Despite a well-earned reputation for personal and professional oddity, which Perry alludes to in his song “I Am a Madman,” many of his productions (including “Madman”) are fairly straightahead, featuring clipped guitar, pulsating organ, booming bass, and one-drop drums, with added percussion and sometimes horns or melodica.


Others contain samples, like the crying baby on “People Funny Boy”; imitative noises, like the fake mooing on “Cow Thief Skank”; and abstract effects, like the gurgling echoes on “Cane River Rock.” None of these tracks is as freakish as the ones on the trailblazing 1973 album 14 Dub Blackboard Jungle, none of which is included here, even though David Katz, Perry’s biographer, who compiled and annotated King Scratch, also annotated the 2004 reissue of that album.


What’s most remarkable about Perry’s work is not its eccentricity but the degree of sophistication he achieved with relatively crude equipment. He would layer numerous overdubs together in perfect rhythm so that every track rocks with smooth precision. The balance between the vocal, instrumental, and miscellaneous other parts varies from track to track, seldom approximating live performance but always musically apropos.


The basic dub concept is illustrated on Max Romeo’s “Three Blind Mice,” with its familiar melody, and its flip side, “Three Times Three,” which is essentially the same rhythm track without Romeo’s vocal, originally recorded by Perry at King Tubby’s studio for Leo Graham’s earlier vocal version and credited to Tubby. The Heptones’ “Sufferer’s Time,” recorded at Black Ark, is paired here not with its flip side, “Sufferer’s Dub,” but with “Sufferer’s Heights,” where a vocal credited to Junior Dread (not the Brazilian Junior Dread active today) is dubbed onto the Heptones’ backing track. Max Romeo’s euphoniously stomping “Chase the Devil” segues into Perry’s own “Disco Devil,” one of several versions he produced over the original rhythm.

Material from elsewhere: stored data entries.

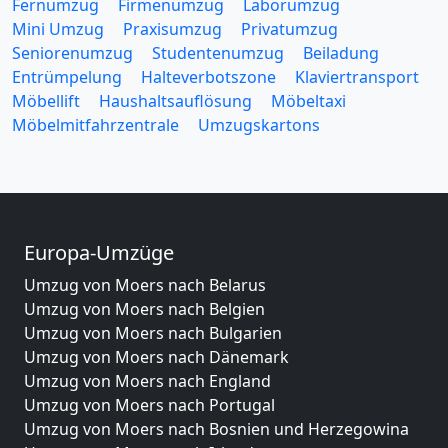
Fernumzug
Firmenumzug
Laborumzug
Mini Umzug
Praxisumzug
Privatumzug
Seniorenumzug
Studentenumzug
Beiladung
Entrümpelung
Halteverbotszone
Klaviertransport
Möbellift
Haushaltsauflösung
Möbeltaxi
Möbelmitfahrzentrale
Umzugskartons
Europa-Umzüge
Umzug von Moers nach Belarus
Umzug von Moers nach Belgien
Umzug von Moers nach Bulgarien
Umzug von Moers nach Dänemark
Umzug von Moers nach England
Umzug von Moers nach Portugal
Umzug von Moers nach Bosnien und Herzegowina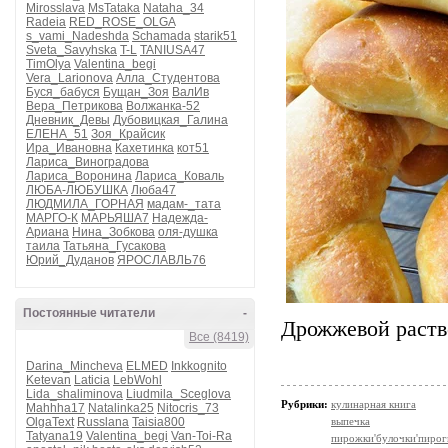
Mirosslava
MsTataka
Nataha_34
Radeia
RED_ROSE_OLGA
s_vami_Nadeshda
Schamada
starik51
Sveta_Savyhska
T-L
TANIUSA47
TimOlya
Valentina_begi
Vera_Larionova
Алла_Студентова
Буся_бабуся
Бущан_Зоя
ВалИв
Вера_Петрикова
Волжанка-52
Дневник_Девы
Дубовицкая_Галина
ЕЛЕНА_51
Зоя_Крайсик
Ира_Ивановна
Кахетинка
кот51
Лариса_Виноградова
Лариса_Воронина
Лариса_Коваль
ЛЮБА-ЛЮБУШКА
Люба47
ЛЮДМИЛА_ГОРНАЯ
мадам-_тата
МАРГО-К
МАРЬЯША7
Надежда-
Ариана
Нина_Зобкова
оля-душка
таила
Татьяна_Гусакова
Юрий_Дуданов
ЯРОСЛАВЛЬ76
Постоянные читатели
-
Дрожжевой раств
Все (8419)
Darina_Mincheva
ELMED
Inkkognito
Ketevan
Laticia
LebWohl
Lida_shaliminova
Liudmila_Sceglova
Рубрики:
кулинарная книга
Mahhha17
Natalinka25
Nitocris_73
OlgaText
Russlana
Taisia800
выпечка
Tatyana19
Valentina_begi
Van-Toi-Ra
пирожки'булочки'пирог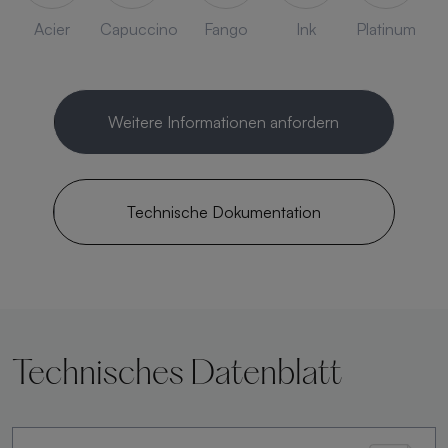
Acier
Capuccino
Fango
Ink
Platinum
Weitere Informationen anfordern
Technische Dokumentation
Technisches Datenblatt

Although Augustus Pablo collaborated with Perry frequently, and his winsome melodica is heard on more than one track here, he is credited only with “Vibrate Onn,” the rhythm of which is also used for Hugo Blackwood and Dr. Alimantado’s “Reggae Music.” Other noteworthy numbers include Max Romeo’s throbbing “Sipple Out Deh” aka “War in a Babylon,” the Gatherers’ psalm-quoting “Words of My Mouth,” and Junior Delgado’s stunningly emphatic “Sons of Slaves.” Some tracks were big hits in Jamaica and/or England, such as Dave Barker’s “Prisoner of Love” and “Shocks of Mighty” and Susan Cadogan’s “Hurt So Good,” a reggae cover of Millie Jackson’s R&B original. But lesser-knowns such as the Unforgettables’ Bible-thumping “Many Are Called” and Perry’s “Jungle Lion,” a Skatalites-like take on Al Green’s “Love and Happiness,” are comparably impressive.


The recordings are exceptionally bass-heavy to begin with, even on the CDs; the LPs are simply drowning in bass, better suited for the dance floor than for headphone listening. The multiple overdubs, not to mention Perry’s habit of exposing his tapes to smoke and various fluids for supposed spiritual enhancement, caused some sonic degradation, and yet the sound, for the most part, is surprisingly clear and bright, a testament to Perry’s extraordinary ear.